THERESA May, you had one job... and you blew it. How our (at the time of writing) prime minister must wish she could turn the clock back and never call the general election that she didn’t need to call. How she must wish she hadn’t taken heed of the opinion polls and been seduced by their indications of a 20-plus point lead over Labour.

Disaster, Mayhem, Maybot, arrogance and hubris are just some of the words (made up and otherwise) being flung around in the wake of a truly staggeringly inept and miscalculated Conservative election campaign, during which Theresa May to all intents and purposes managed to snatch defeat from the jaws of victory.

So how did she achieve her quite remarkable feat?
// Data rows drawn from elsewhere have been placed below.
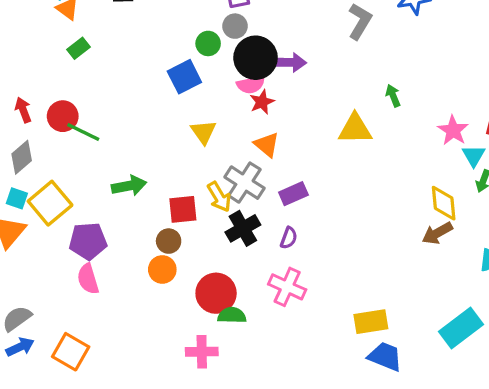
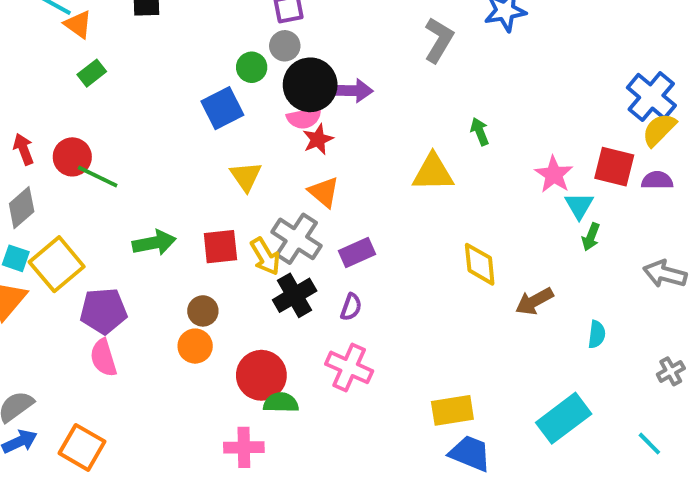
yellow diamond: (444, 203) -> (480, 264), moved
red square: (183, 209) -> (220, 247), moved

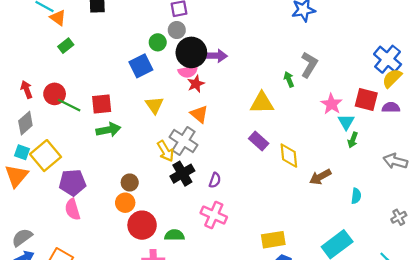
gray L-shape: (439, 40) -> (309, 65), moved
green arrow: (154, 243) -> (108, 130), moved
red square: (220, 247) -> (102, 104), moved
purple rectangle: (357, 252) -> (259, 141), moved, turned 66
red circle: (261, 375) -> (142, 225), moved

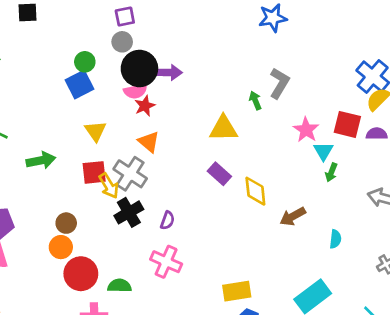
green circle: (158, 42) -> (85, 62), moved
red square: (102, 104) -> (94, 172), moved

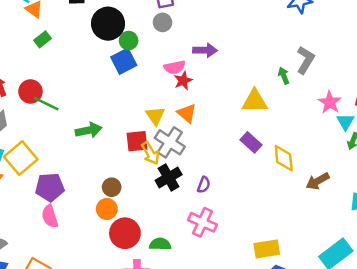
black circle: (139, 68) -> (108, 24), moved
yellow triangle: (95, 131) -> (155, 116), moved

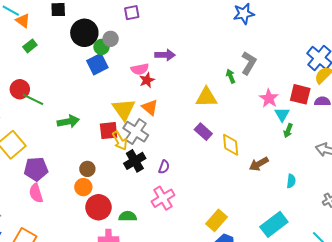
gray circle: (163, 22) -> (111, 39), moved
yellow triangle: (155, 116) -> (124, 109), size x1.4
pink cross: (203, 222) -> (163, 198), turned 35
yellow rectangle: (267, 249) -> (216, 220), turned -40

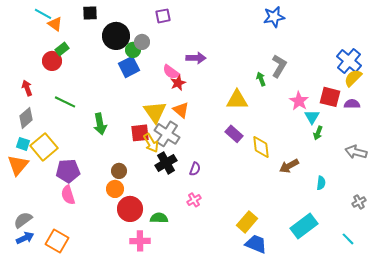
pink semicircle: (140, 69) -> (171, 72), turned 48
red circle: (20, 89) -> (52, 61), moved
green arrow: (68, 122) -> (100, 124), turned 90
pink cross: (163, 198) -> (194, 200), size x0.6

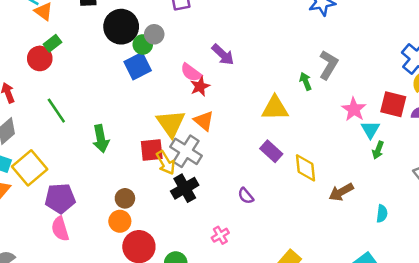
purple arrow: (196, 58) -> (223, 55), turned 42
green line: (65, 102) -> (56, 111), turned 30
purple semicircle: (195, 169) -> (246, 196), moved, turned 120

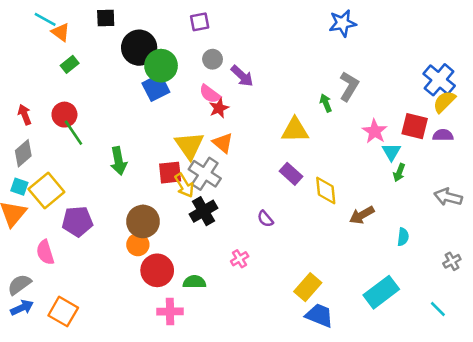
gray circle: (154, 34) -> (213, 59), moved
green circle: (143, 44) -> (161, 66), size x1.6
red circle: (40, 58) -> (64, 115), moved
brown circle: (125, 198) -> (143, 221), size x1.6
pink semicircle: (60, 229) -> (45, 252), moved

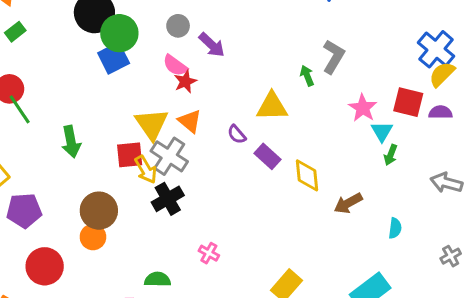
purple semicircle: (265, 219) -> (237, 134), moved
pink cross: (240, 259) -> (209, 253), turned -30
red circle: (157, 270) -> (45, 266), moved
Two words: She assumed. She assumed the voting public would never be irresponsible enough to bring Jeremy Corbyn within spitting distance of 10 Downing Street. She assumed a majority was in the bag. She assumed young voters would stay true to form and not bother to turn out on polling day. She assumed she had the charisma to pull off a personality-driven campaign. And – most spectacularly wrongly of all – she assumed she could easily win an election with a largely negative message.

Mrs May’s “strong and stable” mantra is now, rightly, a joke. In a campaign dogged by U-turns, unpopular policies and an almost autistic inability to engage with a public she wanted to vote for her, Mrs May merely managed to come across as weak, one-dimensional and seriously lacking in judgment.

Her public appearances were just awful. Toe-curling interviews in which she talked about “girl jobs and boy jobs” or described the naughtiest thing she ever did as running through wheat fields to the mild chagrin of a farmer, harmed her more than she and her presidential inner circle could ever have dreamed. She came across as charmless, dull and ever so slightly odd.

If you’re going to run a campaign based on personality rather than policies, it is surely axiomatic that the candidate in question actually has a discernible personality. It is no wonder Mrs May became known as the Maybot during this disastrous campaign, so robotic did she appear. Possessing a shoe collection to rival that of Imelda Marcos does not make a person charismatic.

Jeremy Corbyn, on the other hand, played a blinder of a campaign on a personal level, coming across as an engaging bloke of real convictions. His brand of conviction politics may be one that wishes to take us back to the union stranglehold of the 1970s and 80s, and to turn Britain into a colder version of Venezuala, but at least he showed some passion. And that resonated.

Yes, any half-competent accountant could have made mincemeat in minutes of his economically illiterate manifesto; but that didn’t matter to the hundreds of thousands of young people who turned out to vote for him.

While Mr Corbyn was promising economic ruin by inter alia abolishing students tuition fees and seducing young voters with the promise of wiping out any accrued student debt (a promise which surely sailed perilously close to the murky waters of illegal electoral bribes), Mrs May left her Conservative candidates with little to offer a fed-up electorate but a “dementia tax” (guaranteed to alienate her core voters) and a pointless free vote on fox-hunting.

Disastrously advised by her too-small team, she shut out her Cabinet colleagues and left her candidates floundering. It was all about her, Theresa May, with her party and its ideals nowhere to be seen. Jeremy Corbyn might have lost the election (which a lot of people – himself included – seem to be forgetting) but Theresa May certainly didn’t win it.

Instead of banging on ad nauseam about strong and stable her, Mrs May should have been spreading a message of hope about what life post-Brexit would be like. About the economic opportunities available in a world away from the technocrats of the EU. About encouraging businesses. About free market Conservatism. About a smaller state and bigger personal freedoms. She and her campaign team did none of this - and on Thursday night they paid the price.

The fallout of this shambles will be lasting – not least for the Brexit negotiations Mrs May now enters in a fatally diminished position.

Harold Wilson said that a week is a long time in politics. An election-weary country would certainly agree with that after the dramas of the last seven days.